Problem statement:
Pick out each line of the records that includes the string "colaborador", and copy it.
Dataset records START
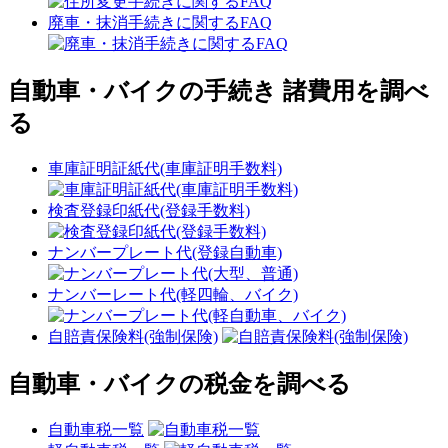
廃車・抹消手続きに関するFAQ
自動車・バイクの手続き 諸費用を調べ
る
車庫証明証紙代(車庫証明手数料)
検査登録印紙代(登録手数料)
ナンバープレート代(登録自動車)
ナンバーレート代(軽四輪、バイク)
自賠責保険料(強制保険)
自動車・バイクの税金を調べる
自動車税一覧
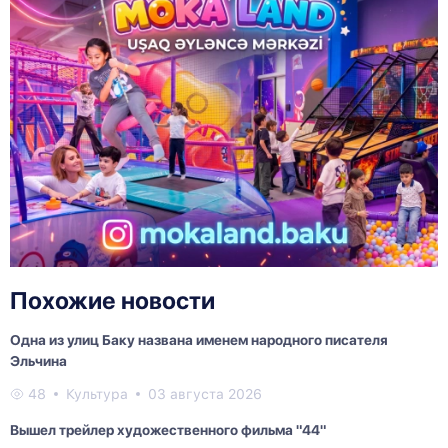
Похожие новости
Одна из улиц Баку названа именем народного писателя
Эльчина
48
Культура
03 августа 2026
Вышел трейлер художественного фильма "44"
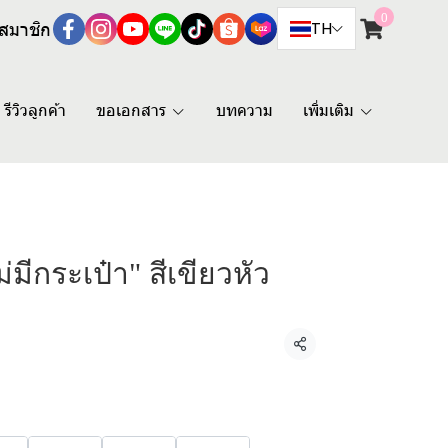
0
สมาชิก
TH
รีวิวลูกค้า
ขอเอกสาร
บทความ
เพิ่มเติม
ม่มีกระเป๋า" สีเขียวหัว
แชร์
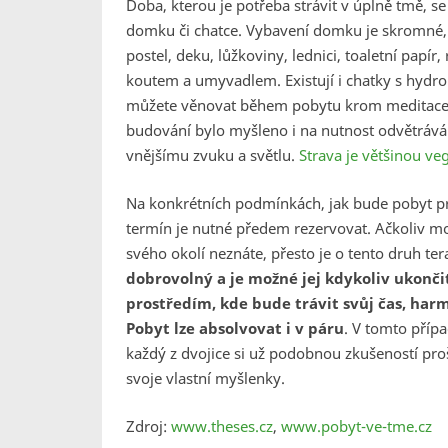
Doba, kterou je potřeba strávit v úplně tmě, s
domku či chatce. Vybavení domku je skromné, a
postel, deku, lůžkoviny, lednici, toaletní pap
koutem a umyvadlem. Existují i chatky s hydro
můžete věnovat během pobytu krom meditace i 
budování bylo myšleno i na nutnost odvětráván
vnějšímu zvuku a světlu.
Strava je většinou v
Na konkrétních podmínkách, jak bude pobyt pr
termín je nutné předem rezervovat. Ačkoliv m
svého okolí neznáte, přesto je o tento druh te
dobrovolný a je možné jej kdykoliv ukonč
prostředím, kde bude trávit svůj čas, ha
Pobyt lze absolvovat i v páru
. V tomto přípa
každý z dvojice si už podobnou zkušeností proš
svoje vlastní myšlenky.
Zdroj:
www.theses.cz
,
www.pobyt-ve-tme.cz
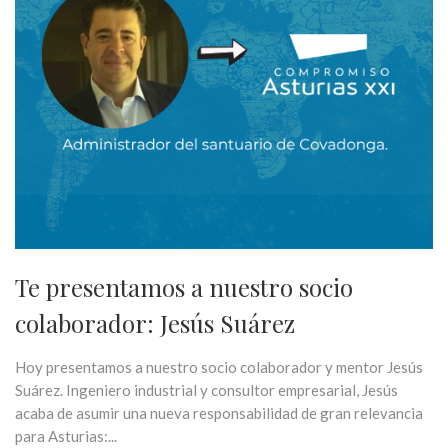
Te presentamos a nuestro socio
colaborador: Jesús Suárez
Hoy presentamos a nuestro socio colaborador y mentor Jesús
Suárez. Ingeniero industrial y consultor empresarial, Jesús
acaba de asumir una nueva responsabilidad de gran relevancia
para Asturias:...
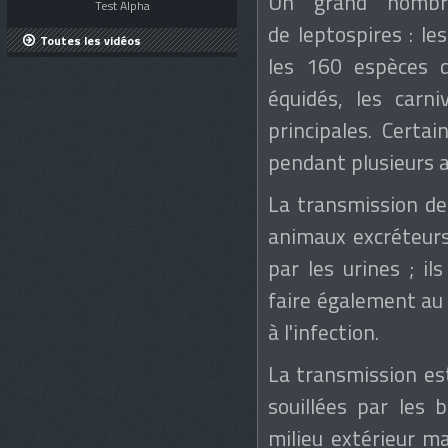
Un grand nombre
Test Alpha
de leptospires : le
Toutes les vidéos
les 160 espèces d
équidés, les carn
principales. Certai
pendant plusieurs 
La transmission de 
animaux excréteurs.
par les urines ; i
faire également au 
à l'infection.
La transmission es
souillées par les 
milieu extérieur m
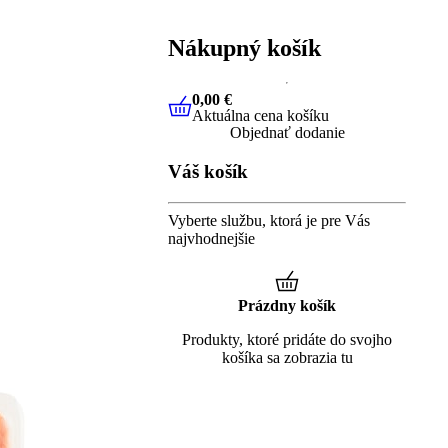
Nákupný košík
0,00 €
Aktuálna cena košíku
0,00 €
Aktuálna cena košíku
Objednať dodanie
Váš košík
Vyberte službu, ktorá je pre Vás
najvhodnejšie
Prázdny košík
Produkty, ktoré pridáte do svojho
košíka sa zobrazia tu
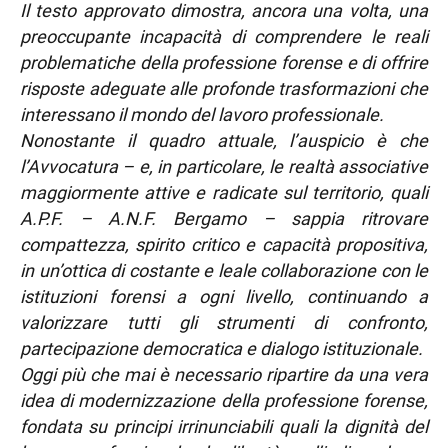
Il testo approvato dimostra, ancora una volta, una
preoccupante incapacità di comprendere le reali
problematiche della professione forense e di offrire
risposte adeguate alle profonde trasformazioni che
interessano il mondo del lavoro professionale.
Nonostante il quadro attuale, l’auspicio è che
l’Avvocatura – e, in particolare, le realtà associative
maggiormente attive e radicate sul territorio, quali
A.P.F. – A.N.F. Bergamo – sappia ritrovare
compattezza, spirito critico e capacità propositiva,
in un’ottica di costante e leale collaborazione con le
istituzioni forensi a ogni livello, continuando a
valorizzare tutti gli strumenti di confronto,
partecipazione democratica e dialogo istituzionale.
Oggi più che mai è necessario ripartire da una vera
idea di modernizzazione della professione forense,
fondata su principi irrinunciabili quali la dignità del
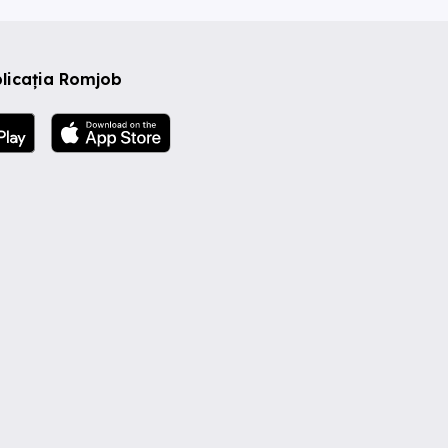
licația Romjob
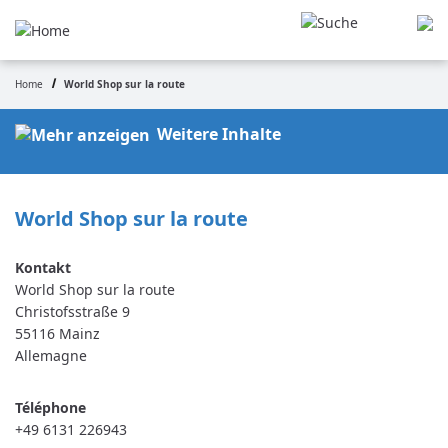
Aller
au
contenu
principal
Home
World Shop sur la route
Fil
d'Ariane
Weitere Inhalte
World Shop sur la route
World Shop sur la route
Christofsstraße 9
55116
Mainz
Allemagne
Téléphone
+49 6131 226943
Dataset records END
Answer area:
colaborador: Jesús Suárez
Hoy presentamos a nuestro socio colaborador y mentor Jesús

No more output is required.